La periodista y actriz fue confirmada para Top chef Vip en CHV y se mudó desde Quillota
Es hija única, vivía con sus papás y sus perros: Soy media cuática con el orden y la limpieza, todos los días paso el trapero y toallitas con cloro.
En su adolescencia, cuando actuaba en teleseries como «Valió la pena» y «Si yo fuera rico», María Fernanda Bertero (22) viajaba todos los días desde su casa en Quillota para las grabaciones en la capital. En ese entonces la traía su madre Loreto, con los años la recién titulada periodista sacó licencia de conducir, y para sus eventos como creadora de contenido, se venía por el día y volvía a su casa en la Quinta Región. Este martes fue confirmada como participante para una nueva temporada de «Top chef Vip» en CHV, y por las largas grabaciones del programa, ella decidió venirse temporalmente a Santiago, y dejó por primera vez la casa de sus papás.

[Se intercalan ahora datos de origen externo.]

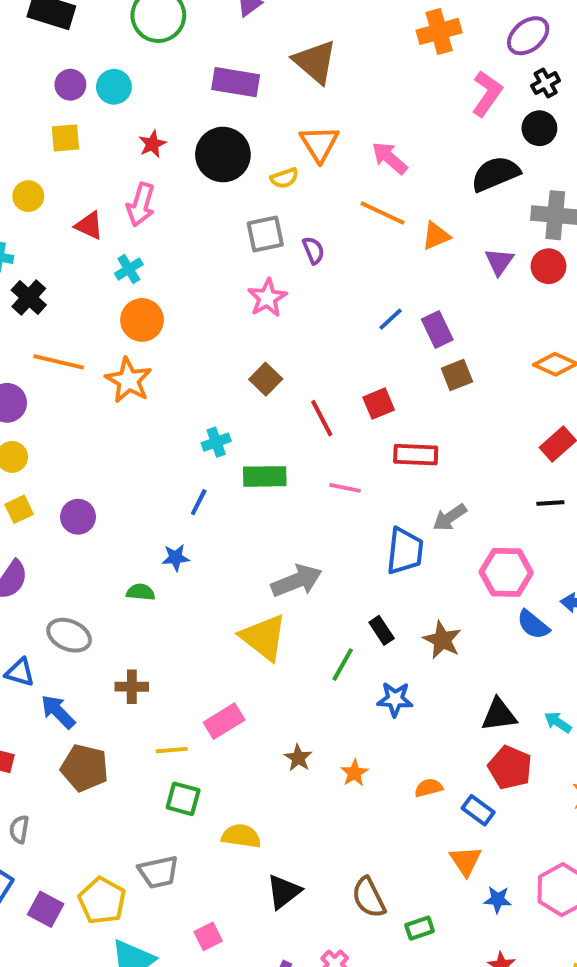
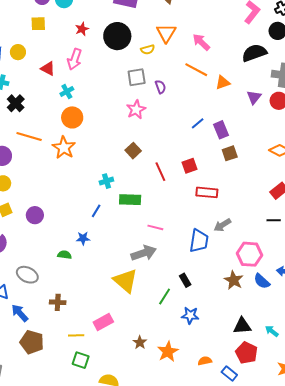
pink line: (345, 488) -> (155, 227), moved
brown star: (442, 640) -> (234, 280), moved
orange star: (354, 773) -> (168, 352), size x1.5

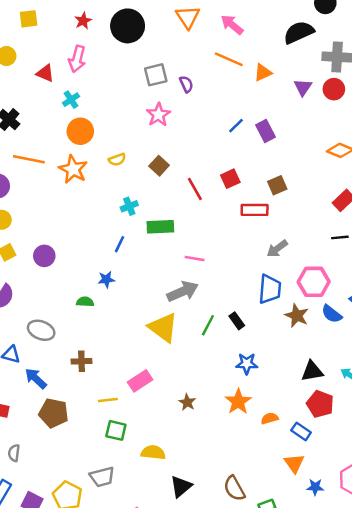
yellow semicircle: (148, 50) -> (117, 160), moved
brown square: (230, 153) -> (277, 185), moved
blue trapezoid: (199, 241) -> (270, 289), moved
green line: (165, 297) -> (208, 325), moved
orange star: (168, 352) -> (238, 402), moved

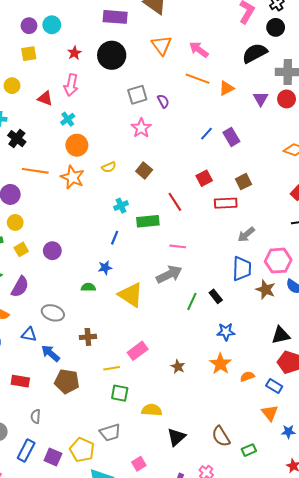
red line: (195, 189) -> (175, 202), moved
yellow triangle: (163, 328) -> (131, 295), moved

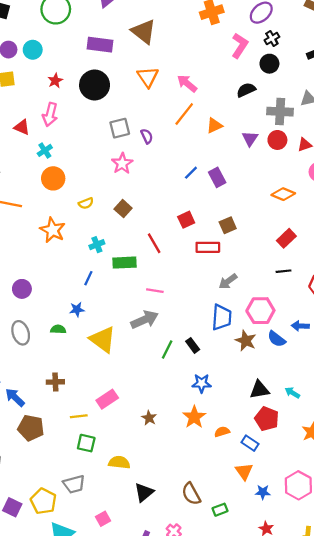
black semicircle: (255, 53) -> (246, 90), size x0.7
orange line: (198, 79) -> (184, 114), turned -75
orange star: (72, 177) -> (53, 230), moved
gray ellipse: (53, 313) -> (21, 333), moved, turned 50

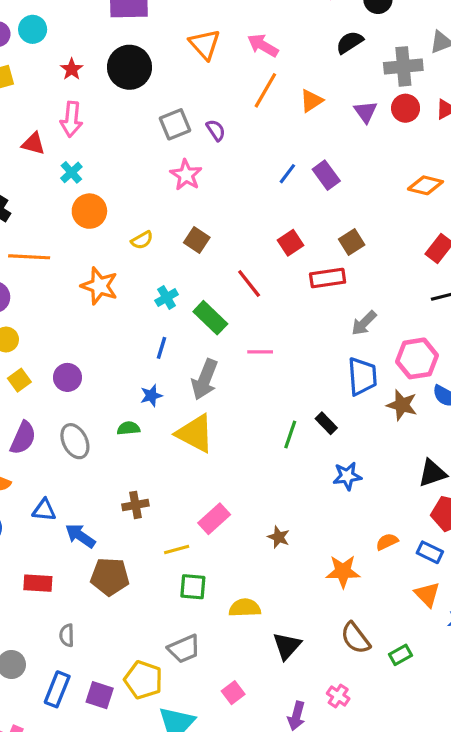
green rectangle: (125, 263) -> (210, 318), turned 55
gray arrow: (145, 320) -> (205, 379), moved, turned 144
orange star: (194, 417) -> (343, 571), moved, turned -30

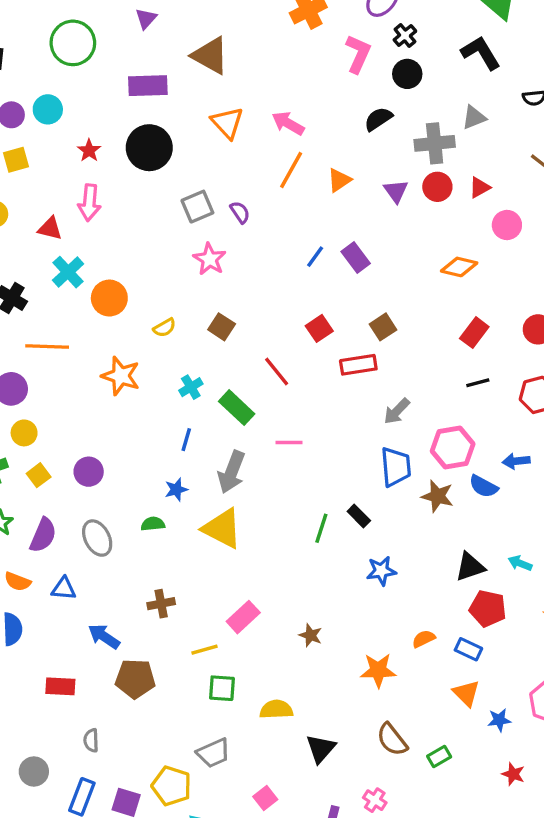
cyan cross: (71, 172) -> (68, 272), moved, size x1.4
blue triangle: (44, 510) -> (64, 589), moved

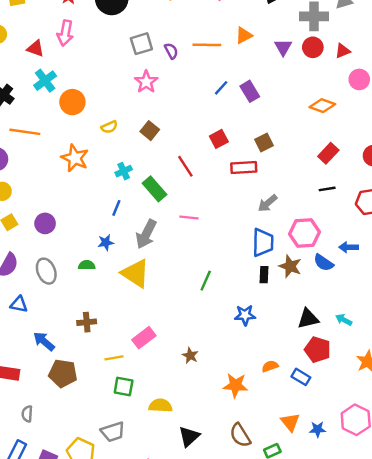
orange line: (291, 170) -> (207, 45), moved, turned 56
black rectangle: (359, 516) -> (264, 275), moved, turned 42
orange triangle: (466, 693) -> (290, 422), moved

«Para las teleseries tenía horarios que iban cambiando para grabar, pero ahora para Top chef tengo un horario fijo, que es desde muy temprano, a veces 7:30 de la mañana hasta tarde, y como he visto todas las temporadas, sabía que los participantes decían que es cansador y que son arduas jornadas de trabajo, varias horas seguidas cocinando. Apenas Carlitos (Arratia, su manager) me habló de la propuesta le dije que sí, pero me dijo altiro que no me iba a dar para viajar todos los días, y si me vendría a vivir sola. Yo soy muy apegada a mi familia, a mis papás, a mi perros, pero esto es una oportunidad que había buscado», explica.
¿Por qué quiso vivir sola en vez de quedarse donde alguien en este período?
«Preferí tener mi propio espacio. Igual soy media cuática con el orden y la limpieza, todos los días paso el trapero y toallitas con cloro acá, y también quería aprovechar de vivir la experiencia de vivir sola un tiempo. Además que tengo que practicar en la cocina, y no quería molestar a nadie. Yo no cachaba nada de arriendos, así que Carlitos y la Vale Caballero me ayudaron a buscar departamentos de un ambiente, y me recomendaron que estuviera cerca de mi manager (en la comuna de Las Condes) por cualquier cosa».
¿Cómo fue la búsqueda de departamento?
«Los tiempos me pillaron, ya me estaban pidiendo mi dirección (en Santiago) para coordinar la van que me iba a buscar para ir a buscarme y dejarme al canal, y yo no tenía departamento. Intenté primero buscar con corredoras de propiedades, quería uno con harta luz, tenía tres vistos pero me di cuenta que no eran aptos para mascotas y yo quería que mis perros me pudieran venir a ver. Así que comencé a buscar por Airbnb, me demoré tres días, sé que fue rápido pero necesitaba que estuvieran con disponibilidad inmediata. Arrendé uno amoblado, que tiene un sofá cama para cuando se queden visitas. Por ahora sólo traje mi ropa, tengo que traerme las cosas que he comprado para cocinar: papeles, moldes para tortas, moldes para cupcakes, sartenes especiales, termómetro, pesa. Me he tomado en serio lo de la cocina, mi meta es ganar el programa porque esto es un sueño. No soy competitiva, pero ahora sí».
¿Cómo ha sido la experiencia viviendo sola?
«Igual ha sido difícil, no llevo ni una semana. Llego y estoy sola, nadie me recibe, no está mi Popito (su perro) para darme energía. Obviamente hago videollamadas con mi mamá y el Nico (Escobillana, su pololo), pero sé que esto me hará mejor. Creo que mi mamá tenía más miedo con esto de dejar el nido, a mí no me gusta demostrar pena, me hago la fuerte. Cuando le conté a mi mamá, le dije que le tenía una noticia, ella pensó que estaba embarazada o que me iba a otro país, jajajá, estaba destrozada pero feliz. Y vivir sola es estar atenta a otras cosas, la primera noche en el departamento casi me dio un infarto cuando un vecino le dio un portazo al basurero, jajajá. Y con la comida estoy bien abastecida, compré harta mercadería».